A steady rain fell. Hikers from next door encouraged us to come to their group site which had a large, partial stone and wood enclosure. Other hikers soon joined us. Tony and I ate our Mountain House Breakfast Skillet dehydrated meal and felt the hot food warm us on the inside.
Standing in the chill with the thunder echoing throughout the canyon was beautiful. The gray rain fell in sheets. The rocky canyon walls glistened. Lightening flashed.
The chill of the wet air and the crowded enclosure persuaded us to return to our tent. Standing all day unable to do anything was not a fun proposition. Talking to people we did not know was interesting. Hikers in their element are the friendliest and kindest people versus their city counter parts.
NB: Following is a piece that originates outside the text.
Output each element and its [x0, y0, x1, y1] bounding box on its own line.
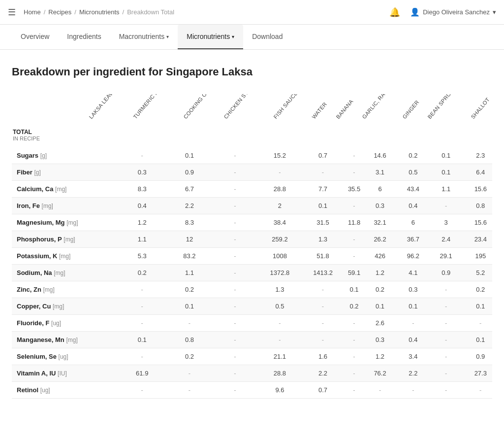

Something about the city causes us to always be in a hurry. The noises of sirens and car horns, the rude awakening of an alarm reminding us of pending appointments, or the fast clip of others crossing the street and passing you with eyes averted that say, “I have my own wall that I don’t want you to cross.”
The second is this, You will love your neighbor as yourself. No other commandment is greater than these.” (Mark 12:31)
The rain did eventually stop while we sipped hot coffee at the Canteena at Phantom Ranch. Water dripped off of the leaves and eaves and the Bright Angel Creek roared, stirring up brown muck from the rising flood waters of higher elevations. Our muscles still ached and even a slight hill caused both of us to groan. We decided to walk and explore a place we have never seen—the Colorado River.
Two bridges cross the river—the Black and Silver bridge. We walked the Bright Angel Trail, climbed over the rivers rocky shores til we sat on its banks. The river is a beautiful sea green with strips of red-brown when the sun illuminates it. The bright Angel Trail crosses the Silver bridge while the Kaibab Trail crosses the Black bridge. When you walk the Silver bridge there are grates, and you feel the sway of the bridge and see the deadly beauty of the rivers powerful current far beneath your feet. You feel both secure and in danger at the same time. Life shouldn’t be lived in fear.
Say to those who are panicking:
“Be strong! Don’t fear!
Here’s your God,
coming with vengeance;
with divine retribution
God will come to save you.” (Isaiah 35:4)
Even standing on the Silver bridge, I forced myself to look down and face my fears. It takes a lot of effort to get here and moments you think reaching that goal is impossible. We are here, and I am so thankful.
It is now late afternoon. The rain comes in short spurts as I lay in the tent. I love how it spatters in symphony with the roar of the creek. There is no cell signal and my phone can’t access the internet. I have been out of contact with the rest of the world since Sunday morning.
Being out of contact and unplugged is wonderful. There is a danger of becoming jaded in the online world so much so that you can become ineffective. You must take moments to be out of contact and refuel.
Signs of ineffectiveness:
- You don’t give the benefit of the doubt.
- When someone shares something, you judge it as narcissistic.
- You are short on patience.
- A loss of creativity and social blindness.
- Angry, impatient, and self-righteous.
The online world is just as real and fraught with dangers as the face-to-face world. To live fully as a Christian, we need to balance these worlds.